Cette mondeuse La Brova 2007, à la robe rubis pourpre sombre parée d’un violet intense, s’annonce par de séduisants arômes de fleur : violette, pivoine et surtout de fruits rouges et noirs : framboise, cassis, myrtille associés à de prégnantes senteurs épicées, puissantes de poivre noir, plus douces de coriandre et réglisse qui évoquent beaucoup la syrah. La bouche est riche, ample, complexe. Les tanins puissants à la trame encore un peu grenue ne demandent qu’à se fondre et s’intégrer lors de la dégustation des mets complices. La longue finale minérale très aromatique fait apparaître des touches fondues de vanille et de cuir témoignant de la garde de 10 ans.
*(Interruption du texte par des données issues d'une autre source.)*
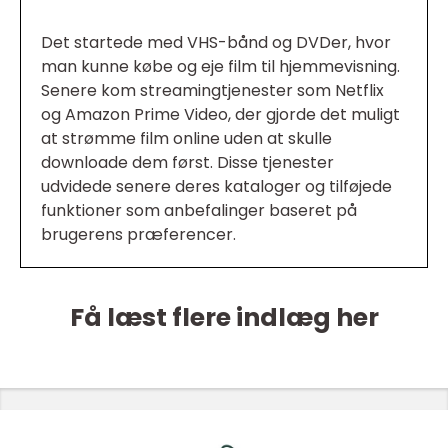
Det startede med VHS-bånd og DVDer, hvor
man kunne købe og eje film til hjemmevisning.
Senere kom streamingtjenester som Netflix
og Amazon Prime Video, der gjorde det muligt
at strømme film online uden at skulle
downloade dem først. Disse tjenester
udvidede senere deres kataloger og tilføjede
funktioner som anbefalinger baseret på
brugerens præferencer.
Få læst flere indlæg her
Mariant la fleur et le feu, pivoine et poivre noir, ce vin démonstratif et exubérant se prête à de nombreux accords culinaires et doit stimuler l’imagination des cuisiniers. Trop jeune, sa rugosité tanique le limite à accompagner les belles charcuteries savoyardes : noix de jambon sec, saucisson au beaufort, au sanglier, saucisses de Diot, caillasse de Savoie, entrées à base de légumes relevés type achards. Mais après quelques années, cette mondeuse va s’épanouir avec les plats en cocotte qui, grâce à leur onctuosité, arrondissent ses tanins : coq au vin, veau Marengo, daube de joue de bœuf, civet de lapin à l’ancienne, tripoux aveyronnais, bien entendu, accompagnés de gratin dauphinois. Généreux avec les plats de ménage, ce vin épousera aussi ceux de la grande cuisine : filets de cannette aux cerises avec purée Robuchon, carré d’agneau de lait fumé au four et crémeux de pistache de Jean Sulpice, pigeonneau rôti, oignons roussis, chénopodes de Maxime Meilleur. Cette Brova, âgée de 10 ans, fera fête aux gibiers à poil : le chevreuil cuit saignant avec une sauce grand veneur bien poivrée, le civet de marcassin ou le rôti de biche. Ce vin est un athlète capable de couvrir l’ensemble du repas, après avoir accompagné certains fromages locaux : tomme de Savoie, Abondance, Tome des Bauges, il terminera la fête en compagnie de desserts chocolatés : cœur fondant, gâteau chocolat noir.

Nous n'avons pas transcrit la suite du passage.